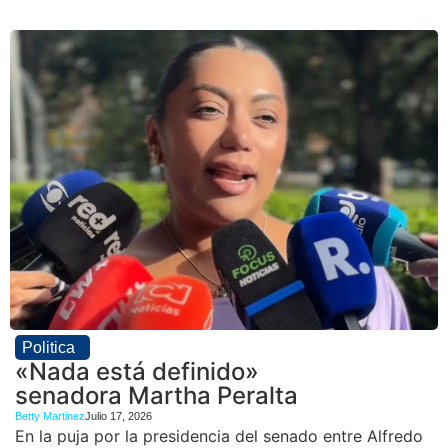
Politica
«Nada está definido»
senadora Martha Peralta
Betty Martinez
Julio 17, 2026
En la puja por la presidencia del senado entre Alfredo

* [DIRECTIONS]:
Set down only the line containing "Betty Martinez" and the lines after it through the end, exactly as they appear above.

* [TASK ANSWER]:
Betty Martinez
Julio 17, 2026
En la puja por la presidencia del senado entre Alfredo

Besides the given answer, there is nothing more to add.